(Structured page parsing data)

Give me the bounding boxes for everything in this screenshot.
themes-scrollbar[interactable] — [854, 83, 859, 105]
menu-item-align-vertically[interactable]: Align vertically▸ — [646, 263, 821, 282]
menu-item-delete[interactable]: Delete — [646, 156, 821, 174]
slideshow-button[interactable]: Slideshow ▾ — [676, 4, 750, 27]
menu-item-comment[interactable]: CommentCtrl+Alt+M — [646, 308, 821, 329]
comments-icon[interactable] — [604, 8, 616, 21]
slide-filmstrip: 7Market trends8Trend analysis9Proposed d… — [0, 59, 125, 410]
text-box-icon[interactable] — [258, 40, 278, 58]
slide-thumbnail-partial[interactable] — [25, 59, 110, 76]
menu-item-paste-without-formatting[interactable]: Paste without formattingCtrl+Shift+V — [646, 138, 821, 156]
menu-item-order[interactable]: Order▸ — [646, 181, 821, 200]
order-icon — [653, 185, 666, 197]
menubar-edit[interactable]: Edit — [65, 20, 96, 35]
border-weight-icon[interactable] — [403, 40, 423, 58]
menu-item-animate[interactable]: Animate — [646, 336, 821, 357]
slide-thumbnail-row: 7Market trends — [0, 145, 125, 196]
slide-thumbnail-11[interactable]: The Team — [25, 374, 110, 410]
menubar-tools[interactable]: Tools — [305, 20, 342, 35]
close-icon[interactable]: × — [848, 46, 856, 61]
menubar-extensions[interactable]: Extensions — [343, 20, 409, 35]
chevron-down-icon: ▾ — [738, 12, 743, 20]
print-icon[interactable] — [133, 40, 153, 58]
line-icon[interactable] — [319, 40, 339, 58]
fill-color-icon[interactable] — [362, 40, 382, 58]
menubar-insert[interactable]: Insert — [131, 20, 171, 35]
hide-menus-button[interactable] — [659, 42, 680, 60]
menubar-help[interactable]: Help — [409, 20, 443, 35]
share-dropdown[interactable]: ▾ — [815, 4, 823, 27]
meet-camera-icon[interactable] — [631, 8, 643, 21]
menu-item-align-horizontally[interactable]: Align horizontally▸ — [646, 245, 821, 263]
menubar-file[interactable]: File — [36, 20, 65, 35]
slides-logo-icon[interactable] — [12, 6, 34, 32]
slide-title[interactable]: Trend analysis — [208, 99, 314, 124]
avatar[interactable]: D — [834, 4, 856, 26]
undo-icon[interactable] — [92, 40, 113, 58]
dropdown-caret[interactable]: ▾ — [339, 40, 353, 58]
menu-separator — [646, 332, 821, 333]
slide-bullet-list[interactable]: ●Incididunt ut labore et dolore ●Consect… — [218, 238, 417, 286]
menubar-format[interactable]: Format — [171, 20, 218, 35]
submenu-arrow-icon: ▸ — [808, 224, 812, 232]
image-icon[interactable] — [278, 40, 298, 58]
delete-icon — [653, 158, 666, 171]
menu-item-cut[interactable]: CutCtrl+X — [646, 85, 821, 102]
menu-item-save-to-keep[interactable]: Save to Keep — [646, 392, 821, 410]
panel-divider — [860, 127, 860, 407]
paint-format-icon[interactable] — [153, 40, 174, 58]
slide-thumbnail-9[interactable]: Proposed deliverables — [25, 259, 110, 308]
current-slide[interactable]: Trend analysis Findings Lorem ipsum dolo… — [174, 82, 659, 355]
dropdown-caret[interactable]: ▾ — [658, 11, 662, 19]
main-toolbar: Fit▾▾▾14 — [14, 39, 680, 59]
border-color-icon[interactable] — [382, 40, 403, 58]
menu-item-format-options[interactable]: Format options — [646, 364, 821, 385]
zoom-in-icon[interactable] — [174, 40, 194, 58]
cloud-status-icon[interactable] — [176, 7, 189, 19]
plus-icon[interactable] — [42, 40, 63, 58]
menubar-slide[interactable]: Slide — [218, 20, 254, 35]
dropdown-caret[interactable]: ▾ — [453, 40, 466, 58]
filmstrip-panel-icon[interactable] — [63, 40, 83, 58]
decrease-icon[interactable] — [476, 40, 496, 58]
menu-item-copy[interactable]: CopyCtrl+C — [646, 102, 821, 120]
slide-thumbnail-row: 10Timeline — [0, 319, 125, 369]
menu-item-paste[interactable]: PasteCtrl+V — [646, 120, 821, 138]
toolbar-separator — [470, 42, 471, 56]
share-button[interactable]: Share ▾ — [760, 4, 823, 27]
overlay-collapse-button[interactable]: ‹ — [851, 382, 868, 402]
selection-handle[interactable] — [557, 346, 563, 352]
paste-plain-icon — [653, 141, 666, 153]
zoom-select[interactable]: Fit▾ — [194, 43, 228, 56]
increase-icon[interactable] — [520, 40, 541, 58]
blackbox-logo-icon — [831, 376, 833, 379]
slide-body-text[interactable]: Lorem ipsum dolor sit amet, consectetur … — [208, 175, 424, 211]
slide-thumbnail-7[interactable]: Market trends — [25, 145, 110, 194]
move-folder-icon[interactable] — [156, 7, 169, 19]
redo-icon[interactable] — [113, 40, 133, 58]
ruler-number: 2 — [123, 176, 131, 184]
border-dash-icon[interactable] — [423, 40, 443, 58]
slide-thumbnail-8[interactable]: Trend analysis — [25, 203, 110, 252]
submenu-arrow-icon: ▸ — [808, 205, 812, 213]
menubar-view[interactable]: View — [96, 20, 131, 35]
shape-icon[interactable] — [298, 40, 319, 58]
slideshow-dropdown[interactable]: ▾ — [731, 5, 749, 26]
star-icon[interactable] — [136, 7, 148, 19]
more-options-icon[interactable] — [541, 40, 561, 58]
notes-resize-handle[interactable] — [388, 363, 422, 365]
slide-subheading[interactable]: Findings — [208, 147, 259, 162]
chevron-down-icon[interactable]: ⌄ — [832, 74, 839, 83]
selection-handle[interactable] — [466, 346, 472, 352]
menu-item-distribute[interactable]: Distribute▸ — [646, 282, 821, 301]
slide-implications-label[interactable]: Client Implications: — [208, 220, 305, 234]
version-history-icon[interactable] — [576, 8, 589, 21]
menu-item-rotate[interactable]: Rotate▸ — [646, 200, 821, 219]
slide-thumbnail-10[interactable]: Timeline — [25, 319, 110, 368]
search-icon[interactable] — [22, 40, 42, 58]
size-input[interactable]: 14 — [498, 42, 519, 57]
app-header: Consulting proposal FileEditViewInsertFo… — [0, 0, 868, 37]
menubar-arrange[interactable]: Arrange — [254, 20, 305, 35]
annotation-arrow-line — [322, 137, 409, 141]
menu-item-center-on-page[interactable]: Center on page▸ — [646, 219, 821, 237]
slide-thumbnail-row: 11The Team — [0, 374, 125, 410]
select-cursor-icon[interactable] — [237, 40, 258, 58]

▶ _YOUR ASSIGNMENT_
Write out every entry word for word.

▶ _TASK ANSWER_
Give me the bounding boxes for everything in this screenshot.
themes-scrollbar[interactable] — [854, 83, 859, 105]
menu-item-align-vertically[interactable]: Align vertically▸ — [646, 263, 821, 282]
menu-item-delete[interactable]: Delete — [646, 156, 821, 174]
slideshow-button[interactable]: Slideshow ▾ — [676, 4, 750, 27]
menu-item-comment[interactable]: CommentCtrl+Alt+M — [646, 308, 821, 329]
comments-icon[interactable] — [604, 8, 616, 21]
slide-filmstrip: 7Market trends8Trend analysis9Proposed d… — [0, 59, 125, 410]
text-box-icon[interactable] — [258, 40, 278, 58]
slide-thumbnail-partial[interactable] — [25, 59, 110, 76]
menu-item-paste-without-formatting[interactable]: Paste without formattingCtrl+Shift+V — [646, 138, 821, 156]
menu-item-order[interactable]: Order▸ — [646, 181, 821, 200]
order-icon — [653, 185, 666, 197]
menubar-edit[interactable]: Edit — [65, 20, 96, 35]
border-weight-icon[interactable] — [403, 40, 423, 58]
menu-item-animate[interactable]: Animate — [646, 336, 821, 357]
slide-thumbnail-row: 7Market trends — [0, 145, 125, 196]
slide-thumbnail-11[interactable]: The Team — [25, 374, 110, 410]
menubar-tools[interactable]: Tools — [305, 20, 342, 35]
close-icon[interactable]: × — [848, 46, 856, 61]
menubar-extensions[interactable]: Extensions — [343, 20, 409, 35]
chevron-down-icon: ▾ — [738, 12, 743, 20]
print-icon[interactable] — [133, 40, 153, 58]
line-icon[interactable] — [319, 40, 339, 58]
fill-color-icon[interactable] — [362, 40, 382, 58]
menubar-insert[interactable]: Insert — [131, 20, 171, 35]
hide-menus-button[interactable] — [659, 42, 680, 60]
menubar-help[interactable]: Help — [409, 20, 443, 35]
share-dropdown[interactable]: ▾ — [815, 4, 823, 27]
meet-camera-icon[interactable] — [631, 8, 643, 21]
menu-item-align-horizontally[interactable]: Align horizontally▸ — [646, 245, 821, 263]
menubar-file[interactable]: File — [36, 20, 65, 35]
slides-logo-icon[interactable] — [12, 6, 34, 32]
slide-title[interactable]: Trend analysis — [208, 99, 314, 124]
avatar[interactable]: D — [834, 4, 856, 26]
undo-icon[interactable] — [92, 40, 113, 58]
dropdown-caret[interactable]: ▾ — [339, 40, 353, 58]
menu-separator — [646, 332, 821, 333]
slide-bullet-list[interactable]: ●Incididunt ut labore et dolore ●Consect… — [218, 238, 417, 286]
menubar-format[interactable]: Format — [171, 20, 218, 35]
submenu-arrow-icon: ▸ — [808, 224, 812, 232]
image-icon[interactable] — [278, 40, 298, 58]
delete-icon — [653, 158, 666, 171]
menu-item-cut[interactable]: CutCtrl+X — [646, 85, 821, 102]
menu-item-save-to-keep[interactable]: Save to Keep — [646, 392, 821, 410]
panel-divider — [860, 127, 860, 407]
paint-format-icon[interactable] — [153, 40, 174, 58]
slide-thumbnail-9[interactable]: Proposed deliverables — [25, 259, 110, 308]
current-slide[interactable]: Trend analysis Findings Lorem ipsum dolo… — [174, 82, 659, 355]
dropdown-caret[interactable]: ▾ — [658, 11, 662, 19]
main-toolbar: Fit▾▾▾14 — [14, 39, 680, 59]
border-color-icon[interactable] — [382, 40, 403, 58]
menu-item-format-options[interactable]: Format options — [646, 364, 821, 385]
zoom-in-icon[interactable] — [174, 40, 194, 58]
cloud-status-icon[interactable] — [176, 7, 189, 19]
plus-icon[interactable] — [42, 40, 63, 58]
menubar-slide[interactable]: Slide — [218, 20, 254, 35]
dropdown-caret[interactable]: ▾ — [453, 40, 466, 58]
filmstrip-panel-icon[interactable] — [63, 40, 83, 58]
decrease-icon[interactable] — [476, 40, 496, 58]
menu-item-copy[interactable]: CopyCtrl+C — [646, 102, 821, 120]
slide-thumbnail-row: 10Timeline — [0, 319, 125, 369]
menu-item-paste[interactable]: PasteCtrl+V — [646, 120, 821, 138]
toolbar-separator — [470, 42, 471, 56]
share-button[interactable]: Share ▾ — [760, 4, 823, 27]
overlay-collapse-button[interactable]: ‹ — [851, 382, 868, 402]
selection-handle[interactable] — [557, 346, 563, 352]
paste-plain-icon — [653, 141, 666, 153]
zoom-select[interactable]: Fit▾ — [194, 43, 228, 56]
increase-icon[interactable] — [520, 40, 541, 58]
blackbox-logo-icon — [831, 376, 833, 379]
slide-body-text[interactable]: Lorem ipsum dolor sit amet, consectetur … — [208, 175, 424, 211]
slide-thumbnail-7[interactable]: Market trends — [25, 145, 110, 194]
move-folder-icon[interactable] — [156, 7, 169, 19]
redo-icon[interactable] — [113, 40, 133, 58]
ruler-number: 2 — [123, 176, 131, 184]
border-dash-icon[interactable] — [423, 40, 443, 58]
slide-thumbnail-8[interactable]: Trend analysis — [25, 203, 110, 252]
submenu-arrow-icon: ▸ — [808, 205, 812, 213]
menubar-view[interactable]: View — [96, 20, 131, 35]
shape-icon[interactable] — [298, 40, 319, 58]
slideshow-dropdown[interactable]: ▾ — [731, 5, 749, 26]
star-icon[interactable] — [136, 7, 148, 19]
more-options-icon[interactable] — [541, 40, 561, 58]
notes-resize-handle[interactable] — [388, 363, 422, 365]
slide-subheading[interactable]: Findings — [208, 147, 259, 162]
chevron-down-icon[interactable]: ⌄ — [832, 74, 839, 83]
selection-handle[interactable] — [466, 346, 472, 352]
menu-item-distribute[interactable]: Distribute▸ — [646, 282, 821, 301]
slide-implications-label[interactable]: Client Implications: — [208, 220, 305, 234]
version-history-icon[interactable] — [576, 8, 589, 21]
menu-item-rotate[interactable]: Rotate▸ — [646, 200, 821, 219]
slide-thumbnail-10[interactable]: Timeline — [25, 319, 110, 368]
search-icon[interactable] — [22, 40, 42, 58]
size-input[interactable]: 14 — [498, 42, 519, 57]
app-header: Consulting proposal FileEditViewInsertFo… — [0, 0, 868, 37]
menubar-arrange[interactable]: Arrange — [254, 20, 305, 35]
annotation-arrow-line — [322, 137, 409, 141]
menu-item-center-on-page[interactable]: Center on page▸ — [646, 219, 821, 237]
slide-thumbnail-row: 11The Team — [0, 374, 125, 410]
select-cursor-icon[interactable] — [237, 40, 258, 58]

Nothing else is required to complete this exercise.